Postnatal characteristics of Ikbkap^Δ20/flox and Ikbkap^flox/flox mice. (A) Appearance of Ikbkap^Δ20/flox mice at P18. WT (top) and Ikbkap^Δ20/flox (bottom) littermates were photographed side by side. Note that the mutant Ikbkap^Δ20/flox mouse is significantly smaller than its WT littermate and exhibits abnormal posture and puffy feet. (B and C) Representative histological examinations of tongue fungiform papillae. Tongues of P18 WT (B) and Ikbkap^Δ20/flox (C) littermates were processed for paraffin embedding, and coronal sections of the anterior part of the tongue were stained with H&E. Note that the three fungiform papillae of the WT littermates appear normal (B), whereas in the mutant the fungiform papilla shown is degenerating (C). (D) Postnatal growth curves of control (blue, n = 37) and Ikbkap^flox/flox (red, n = 14) male mice. Similar results were found for female mice. Data are represented as mean ± SEM. (E and F) MicroCT scans of 11-month-old WT (E) and Ikbkap^Δ20/flox (F) littermate male mice. Note that the mutant is significantly smaller than the control and displays a severe curvature of the spine (kyphosis). In this scan, a significant enlargement of the bladder is also observed in the mutant (arrowhead). (G–I) 16-month-old WT (G) and Ikbkap^flox/flox (H and I) female littermates. Note the spinal curvature of the mutant (H) and the sitting-up posture (I) that it assumes frequently.

Figure 3.

Sensory ganglia deficits in FD mouse models. (A–C) Representative H&E-stained cross sections through thoracic DRGs of 18-month-old WT (A), Ikbkap^flox/flox (B) and Ikbkap^Δ20/flox (C) mice. Note that the DRGs of WT and Ikbkap^flox/flox mice contain numerous small dark neurons (arrowheads), which are virtually absent in Ikbkap^Δ20/flox DRGs. (D) Quantification of small dark (type B) and large light (type A) neuronal profiles in 18-month-old WT, Ikbkap^flox/flox and Ikbkap^Δ20/flox DRGs (n = 3). Percentages of type A and type B neuronal cells over the total number of cells are displayed (n = 3). (E and F) Transverse paraffin sections of E18.5 WT (E) and Ikbkap^Δ20/flox (F) embryos were immunostained with anti-CGRP antibody.

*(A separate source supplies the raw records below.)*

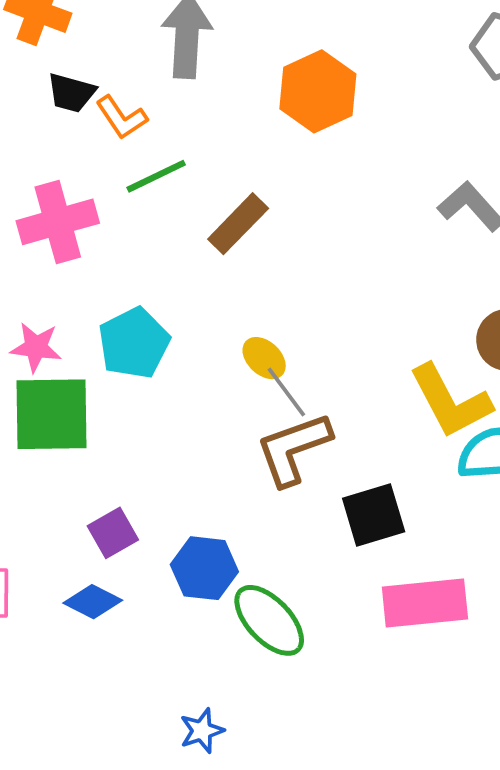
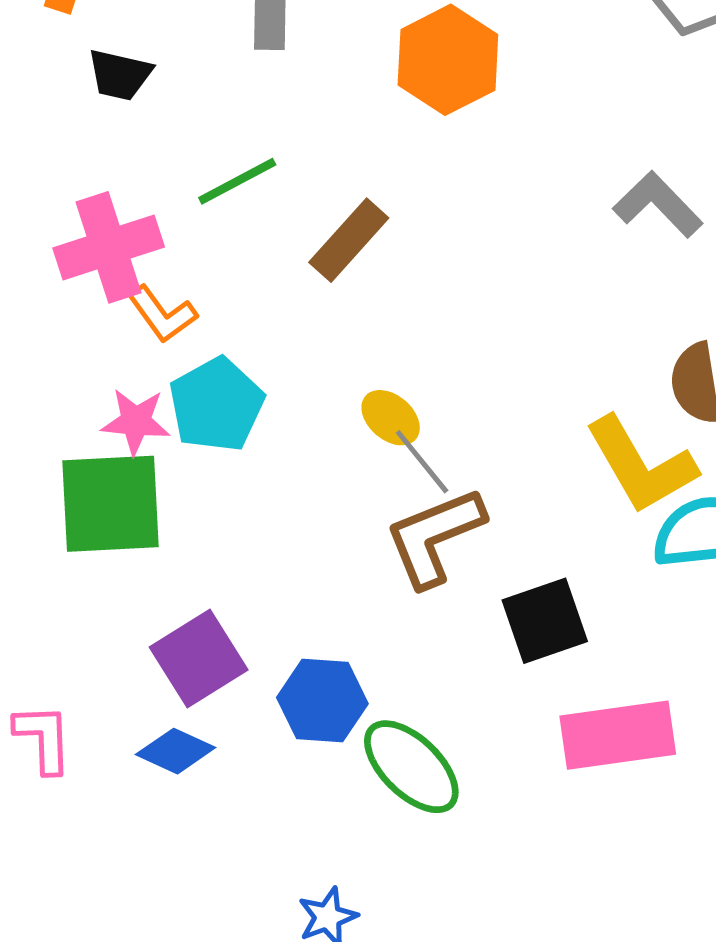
orange L-shape: (122, 117) -> (162, 314), moved
pink star: (36, 347) -> (136, 422), moved
purple square: (113, 533) -> (199, 659), size x1.4

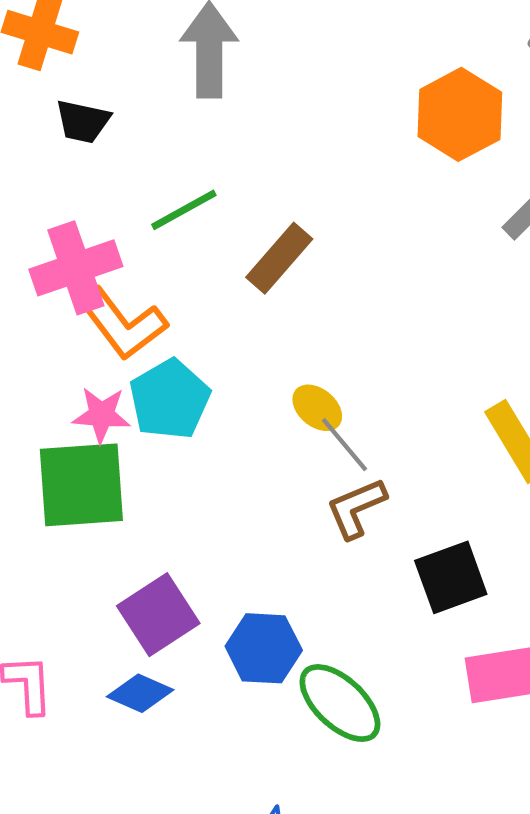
orange hexagon: (448, 60) -> (460, 114), moved
orange L-shape: (162, 314) -> (122, 324), size x1.5
brown L-shape: (435, 537) -> (356, 508), size x0.7

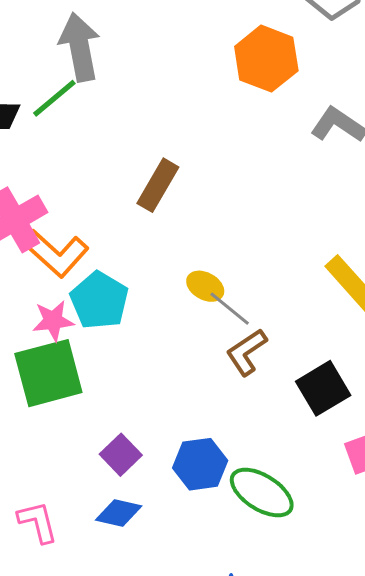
green line: (184, 210) -> (54, 98), moved
purple square: (158, 615) -> (121, 455), size x0.7

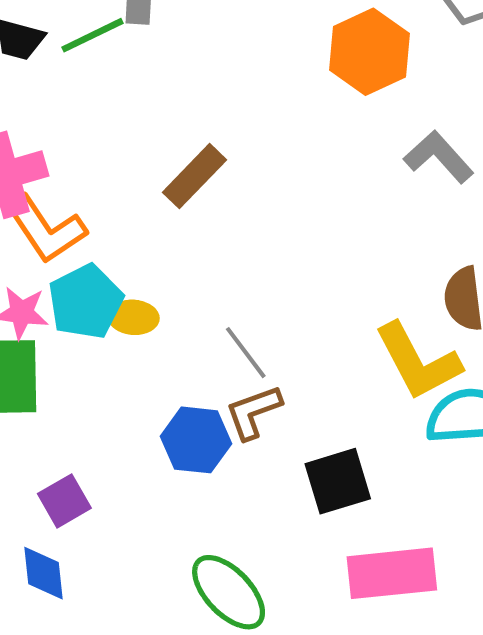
yellow ellipse: (205, 286) -> (133, 317), moved, turned -39
blue hexagon: (200, 464) -> (196, 440), moved
blue diamond: (119, 513) -> (43, 573), turned 57

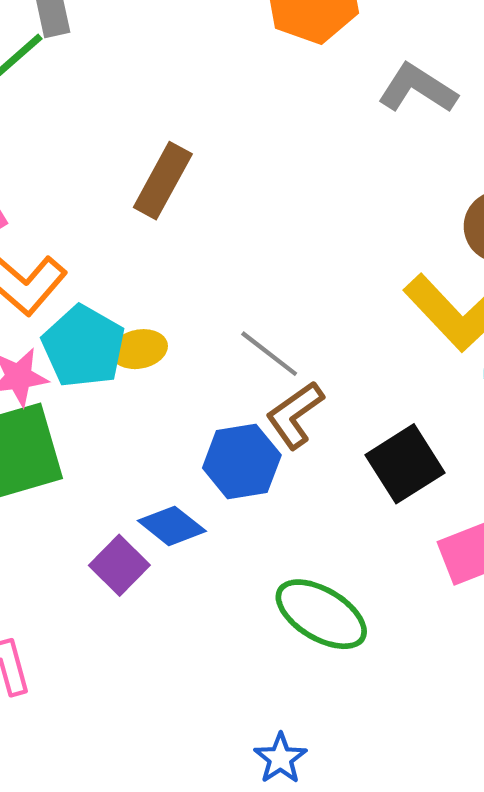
blue diamond: (43, 573) -> (172, 526), moved, turned -30

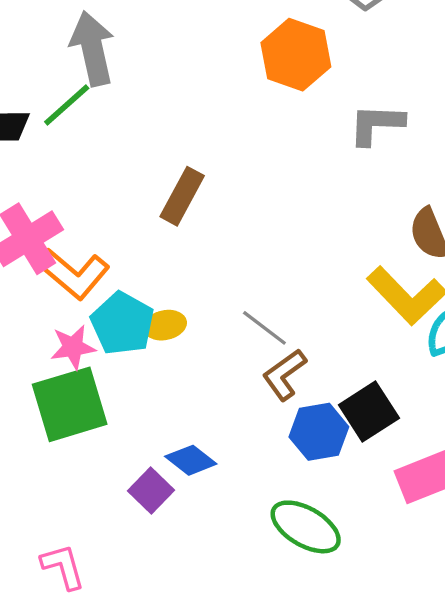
gray L-shape: (417, 89) -> (376, 124), turned -30
blue hexagon: (242, 461) -> (319, 432), moved

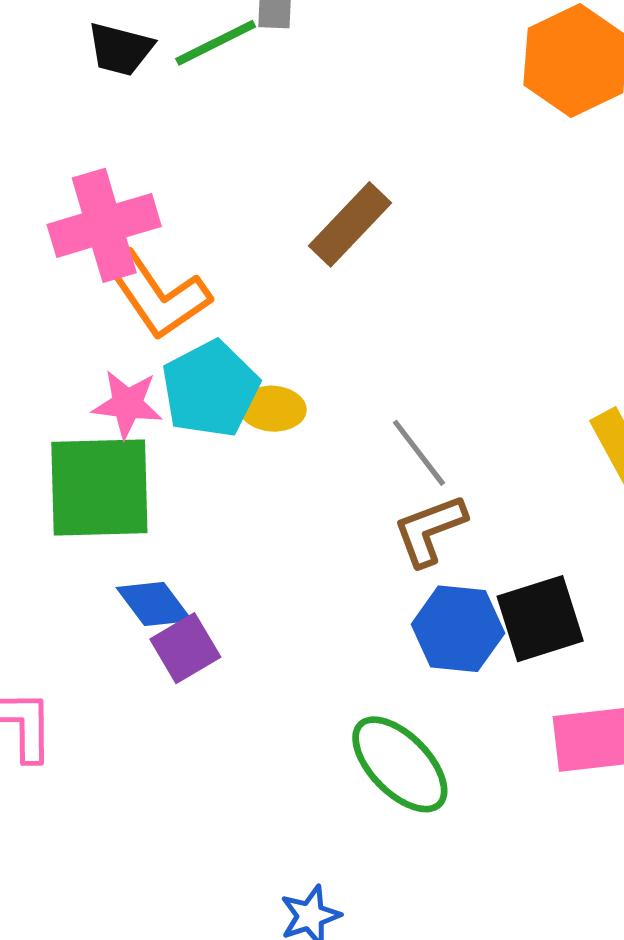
blue diamond: (191, 460) -> (154, 604), moved

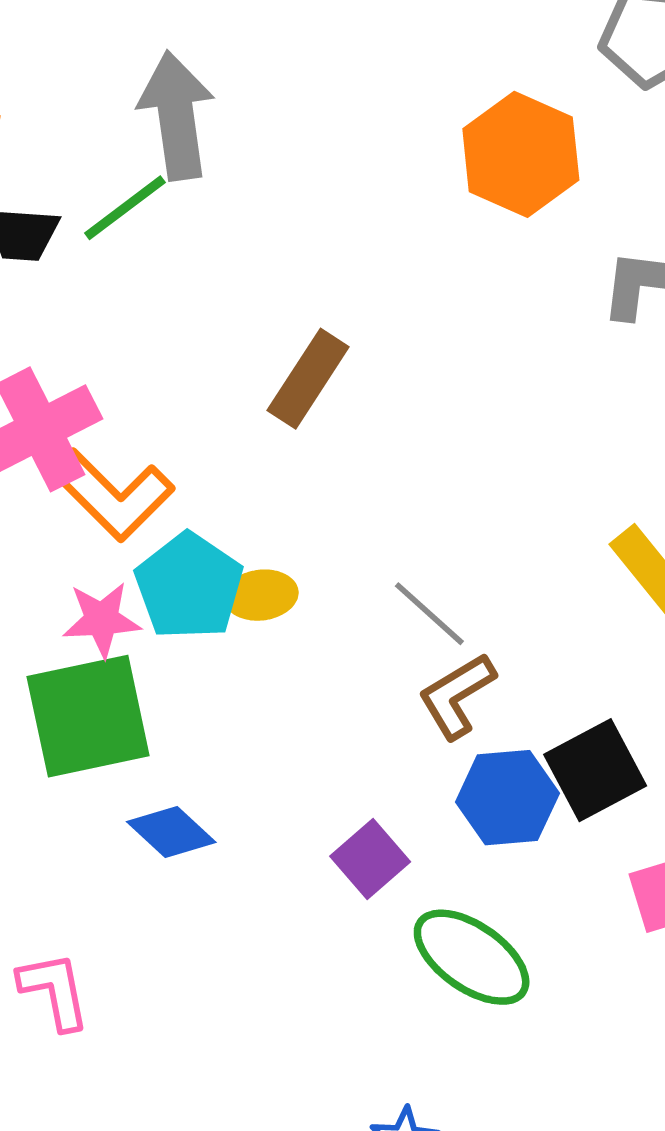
purple square: (185, 648) -> (370, 859), moved

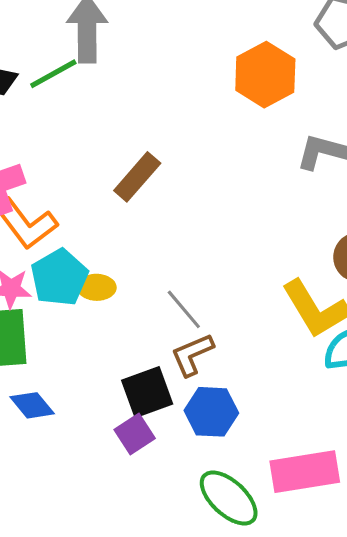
black square: (595, 770) -> (147, 392), moved
green ellipse: (472, 957) -> (229, 498), moved

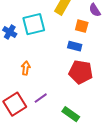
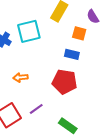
orange arrow: (26, 68) -> (20, 77), turned -104
red pentagon: (81, 72) -> (65, 82), moved

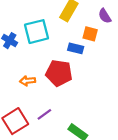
blue rectangle: (72, 54) -> (76, 48), moved
red pentagon: (65, 82) -> (59, 73), moved

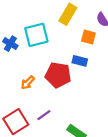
blue rectangle: (76, 48) -> (80, 61), moved
orange arrow: (28, 81) -> (28, 83), turned -40

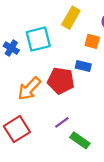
orange arrow: (28, 83) -> (29, 89), size x1.6
purple line: (44, 115) -> (62, 122), moved

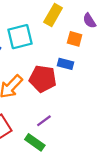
green rectangle: (80, 140) -> (35, 142), moved

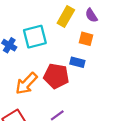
purple semicircle: (89, 21) -> (91, 15), moved

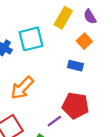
orange square: (86, 39) -> (84, 41), turned 32
red pentagon: (56, 76) -> (75, 106), moved

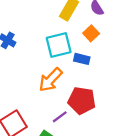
cyan square: (31, 39) -> (59, 45), moved
orange arrow: (22, 88) -> (50, 80), moved

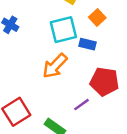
red pentagon: (82, 101) -> (104, 82), moved
purple line: (60, 117) -> (82, 105), moved

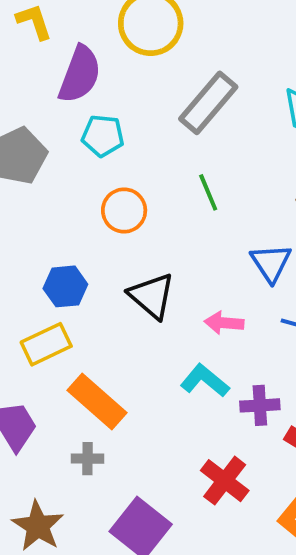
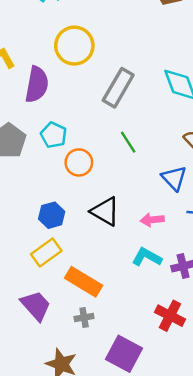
cyan pentagon: (103, 136) -> (54, 135), moved, turned 30

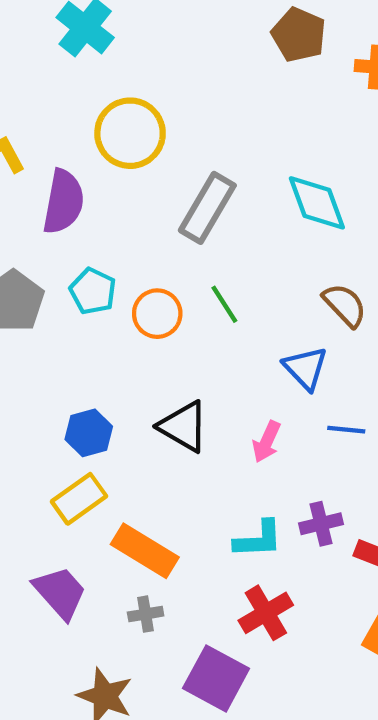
orange circle: (79, 162) -> (157, 314), moved
pink arrow: (152, 220) -> (267, 442), turned -60
cyan L-shape: (147, 257) -> (258, 539), moved, turned 148
red cross: (170, 316) -> (266, 613), moved, turned 32

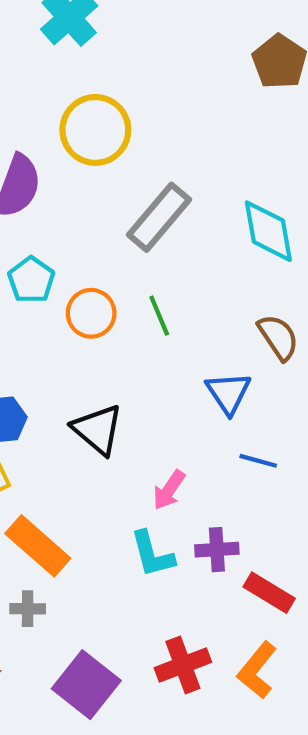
pink arrow: (267, 442) -> (169, 490), moved
cyan L-shape: (258, 539) -> (152, 554), turned 68
red cross: (266, 613) -> (183, 665), moved

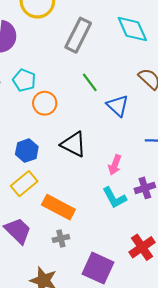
orange circle: (91, 313) -> (45, 103), moved
blue triangle: (228, 393) -> (118, 106), moved

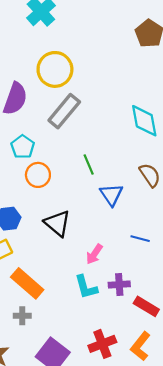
gray rectangle: (78, 35) -> (64, 111), moved

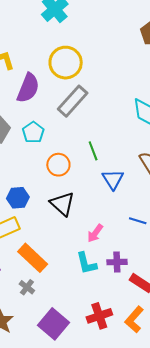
orange circle: (38, 175) -> (58, 165), moved
gray cross: (22, 316) -> (27, 287), turned 35

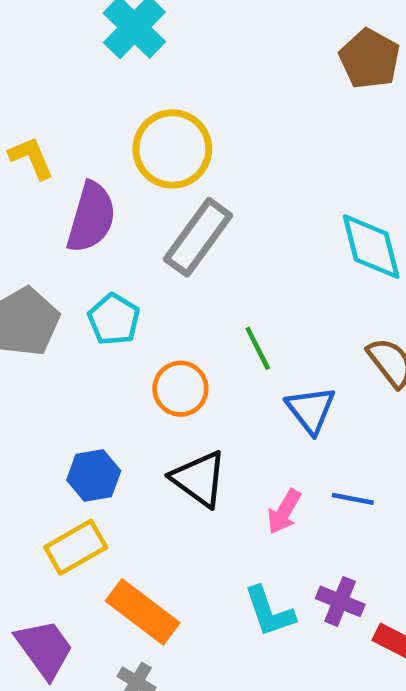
blue line: (138, 221) -> (353, 499), moved
pink arrow: (95, 233) -> (284, 512), moved
purple cross: (117, 262) -> (340, 601), turned 30

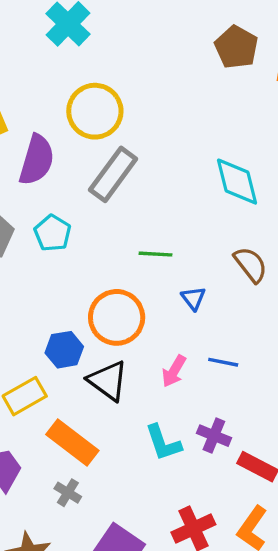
green line: (258, 348) -> (156, 254), turned -60
orange circle: (180, 389) -> (117, 317), moved, size x1.4
blue triangle: (311, 410) -> (193, 298), size x0.7
blue hexagon: (94, 475) -> (64, 350), moved
black triangle: (199, 479) -> (108, 381), moved

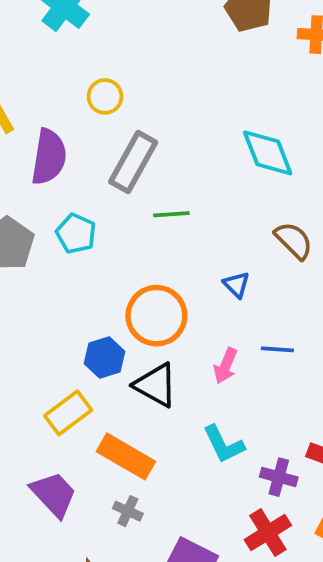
yellow circle: (95, 111) -> (105, 96), size x0.6
green line: (156, 254) -> (171, 214), moved
purple cross: (214, 436) -> (279, 477), moved

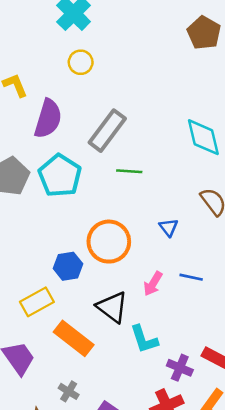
yellow circle: (105, 96) -> (81, 62), moved
cyan pentagon: (76, 233) -> (60, 176), size x1.5
black triangle: (156, 385) -> (112, 307), moved
gray cross: (128, 511) -> (69, 391), moved

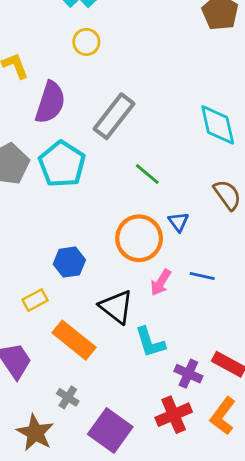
green line: (129, 171) -> (147, 174), moved, turned 35
orange circle: (109, 242) -> (139, 238), moved
yellow rectangle: (37, 302) -> (35, 300), size x0.7

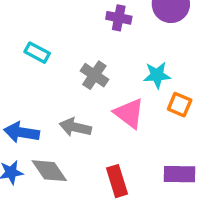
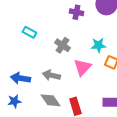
pink triangle: (129, 113) -> (82, 67), turned 36
gray diamond: (49, 171) -> (50, 100), moved

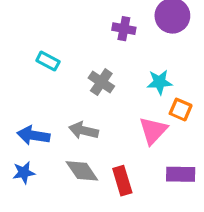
pink triangle: (82, 67) -> (153, 131), moved

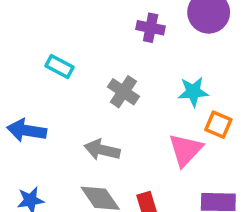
blue arrow: (33, 135) -> (27, 130), moved

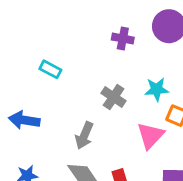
gray cross: (123, 92) -> (114, 97), moved
gray arrow: (102, 150) -> (84, 136), turned -80

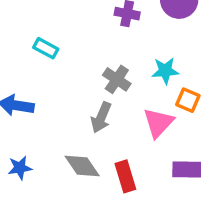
gray arrow: (84, 136) -> (101, 118), moved

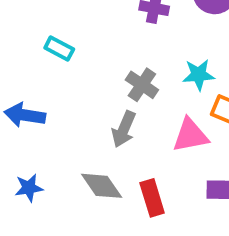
pink triangle: (158, 123) -> (190, 135), turned 36

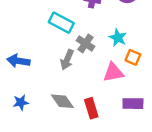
cyan rectangle: (59, 48) -> (61, 23), moved, size x1.5
cyan star: (198, 75) -> (118, 38), turned 30
gray arrow: (124, 129) -> (67, 60), moved

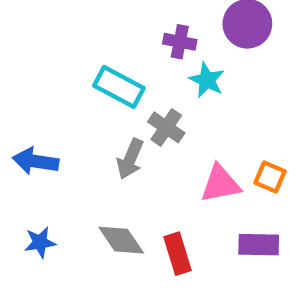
cyan star: (118, 38) -> (207, 80), moved
orange square: (133, 57) -> (270, 177), moved

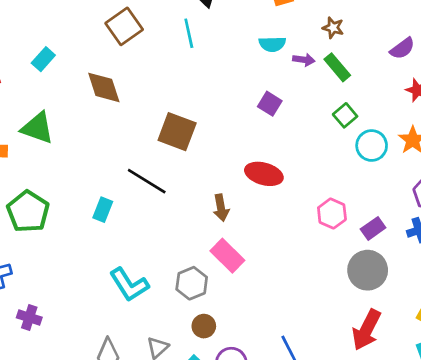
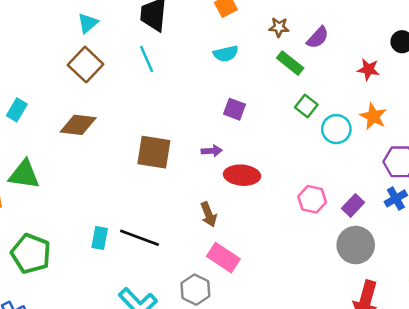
purple semicircle: (402, 48) -> (318, 38), moved
purple arrow: (304, 60) -> (212, 151), moved
brown diamond: (104, 87) -> (78, 125), turned -54
black line: (147, 181) -> (140, 238), moved

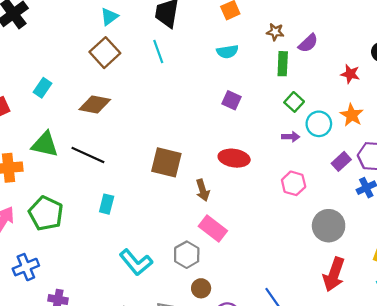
green rectangle: (290, 63) -> (283, 64), turned 50
purple arrow: (212, 151) -> (291, 137), moved
brown square: (154, 152) -> (166, 162), moved
purple rectangle: (353, 205) -> (341, 161), moved
black line: (140, 238) -> (88, 155), moved

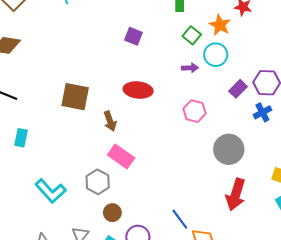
orange star: (352, 115) -> (220, 25), moved

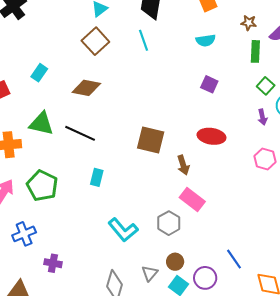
purple arrow: (190, 68) -> (262, 117), turned 77
brown circle: (112, 213) -> (175, 262), moved
blue line: (180, 219) -> (234, 259), moved

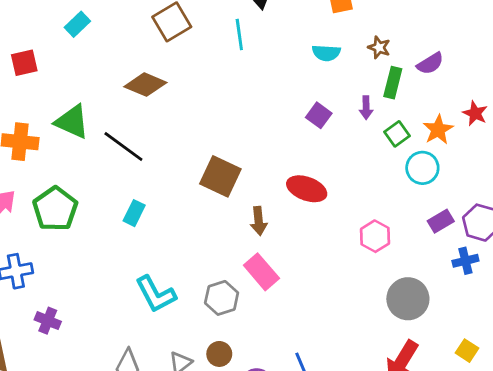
brown star: (249, 23) -> (379, 47), moved
cyan rectangle: (39, 73) -> (77, 24), moved
purple arrow: (262, 117) -> (366, 108), moved

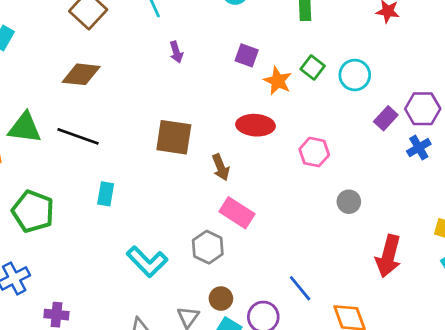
purple arrow: (366, 108) -> (176, 52), moved
orange star: (438, 130) -> (278, 81), moved
green square: (397, 134) -> (313, 68), moved
pink hexagon: (375, 236) -> (314, 152), moved
gray circle: (408, 299) -> (349, 202), moved, size x0.6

Note the large number of CGRP-positive neuronal cells in WT DRG in contrast to their near absence in Ikbkap^Δ20/flox mutant DRG. (G and H) H&E-stained transverse sections of WT (G) and Ikbkap^Δ20/flox (H) E18.5 embryos show that the DRG is significantly reduced in the size in the mutants already at this stage. (I) Volumes of lumbar L1 DRG (L1) and thoracic T2 (T2) of E18.5 WT (n = 4), Ikbkap^flox/flox (n = 3) and Ikbkap^Δ20/flox embryos (n = 3). Data are expressed as mean ± SD. *P < 0.05, **P < 0.01, ***P < 0.001.

Figure 4.

Autonomic deficits in FD mouse models. (A–C) Representative coronal H&E-stained sections of SCGs of E18.5 WT (A), Ikbkap^flox/flox (B) and Ikbkap^Δ20/flox (C) at their largest dimensions. (D) Volumes of E18.5 stellate and superior cervical sympathetic ganglia of WT, Ikbkap^flox/flox and Ikbkap^Δ20/flox embryos, displayed as the percentage of controls (n = 3–5). (E) Neuronal counts of E18.5 SCGs of WT, Ikbkap^flox/flox and Ikbkap^Δ20/flox embryos are displayed as percentages of controls (n = 3). (F and G) H&E-stained representative cross sections through SCGs of 10-month-old WT (F) and Ikbkap^flox/flox (G) mice. Note the smaller size of the mutant SCG as well as the sparse distribution of neurons. (H) Neuronal counts of SCGs from P21 and 10-month-old WT and Ikbkap^flox/flox mice are displayed as percentages of controls. Note that there is a significant decline in neuronal numbers from P21 to 10 months of age in Ikbkap^flox/flox SCGs relative to controls (n = 3). Data are expressed as mean ± SD. *P < 0.05, **P < 0.01, ***P < 0.001.